Hunter later penned his essay and then placed all the pages into a trunk shortly after he married his wife, Maureen. From there, it went to a storage unit, until Maureen located it a few years after the author’s death in 2019.

In his self-assessment of The Silver Snarling Trumpet, he also noted, “Not to write my own review (and then he does), but I think there is a value in the book I scarcely dreamed of when writing it. It occurs to me that it is a representative artifact of the dawn of the sixties and that the attitudes and experiences we had were being more or less duplicated here and there about the country in an era best designated post Beat and pre-Hippie.”

Meier echoes these sentiments in her afterword, where she writes, “I met Robert Hunter, Jerry Garcia and Alan Trist (who were each under 20 years old) in March 1961 when I was 15 and still in high school. They had only recently met, and somehow we four bonded and became inseparable for many months. They would pick me up after class or we would meet at Kepler’s Books nearby, where, fueled by coffee, we would proceed to rave. Despite the Beat movement having already peaked, we might have been mistaken for teenage baby beatniks. We were each voracious readers, precocious budding intellectuals and pretentious artists and poets. And we each had a healthy dose of rabid antiauthoritarianism, combined with a sense of the absurd; we knew we didn’t belong to the dominant culture of consumerism and conformity, so we created our own culture simply by being friends and allowing that circle of friendship to expand organically. If you thought you were one of us, you were welcome to join us.”
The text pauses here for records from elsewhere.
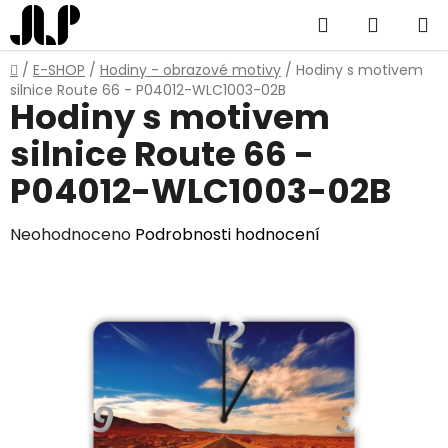
Přejít
Hledat
NÁKUP
na
obsah
KOŠÍK
Domů
/
E-SHOP
/
Hodiny - obrazové motivy
/
Hodiny s motivem
silnice Route 66 - P04012-WLC1003-02B
Hodiny s motivem
silnice Route 66 -
P04012-WLC1003-02B
Průměrné
Neohodnoceno
Podrobnosti hodnocení
hodnocení
produktu
je
0,0
z
5
hvězdiček.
Although Phil Lesh doesn’t appear in the book, Meier notes that he was “definitely a presence on the scene back in 1961-62. I remember Phil could be quite funny.”

He signed her 16th birthday card, along with Garcia, Hunter and their other cohorts. In addition, Lesh composed a piece of music in her honor for the occasion and gifted her the score, titled “Theme for Barbara.” (Brigid was known as Barbara back then.)

The ideal soundtrack to The Silver Snarling Trumpet, just published by Hachette, is 2018’s Before The Dead release, which includes a performance by Garcia and Hunter at Meier’s 16th birthday party on May 26, 1961.

What was your initial reaction upon reading the book and how accurately do you think Hunter captured the mood of that era?

I was astounded when Maureen Hunter sent me the manuscript a year ago. I sat down and kind of inhaled it. My first thought was, “Wow, he nailed it.” He really did, especially Jerry, who comes up off the page like a hologram.

Hunter had Jerry completely pitch perfect, although himself, not so much. I also don’t really recognize any of the dialogue that he ascribes to me, but I could have been kind of a composite, a kind of conjured female lead, if you will.

With Jerry though, I could hear his tone of voice. It was uncanny to read. I think that fans are in for a treat.

How did you first meet Robert?

I can’t quite remember but it must have been at Kepler’s. That was our epicenter.

Dennis McNally said in one context that I was the spiritual glue. I don’t know about that, but then in another context, he said that I was their mascot. I think the truth is somewhere in between. I was a lot more than a mascot.

I look back and think it was a hoot. But, beyond that, I look back and ask myself: “How did that happen?”

Hunter portrays you as a full participant in the action even though you were still in high school. What initially drew you to Kepler’s?

My parents were really amazing. They had both gone to Reed College in Portland, and they were pretty hip people. My father was a big jazz fan and he worked in a record store for my first few years, when we lived in Oregon. Then he got accepted to the Wallace Stegner Graduate Creative Writing Program at Stanford based on a novel he was writing. So we moved to Stanford student housing in Menlo Park. The novel didn’t quite get published, although he had some other things published. Then, at a certain point, he segued to being a technical editor, as he needed a livelihood. My mother was working at SRI translating technical Russian on a contract with the Rand Corporation. They were right at the epicenter of all the Cold War shenanigans going on.

Anyhow, the house was always full of music. When I was 7 years old, I did a drawing and it’s a picture of a record player, a chair and the cat. This was all done with ballpoint pen on yellow manuscript paper, and up on the top, it says, “Jazz music is playing.” Well, jazz music was always playing, and they had an interesting, eclectic group of friends. It was a really inclusive, amazing scene.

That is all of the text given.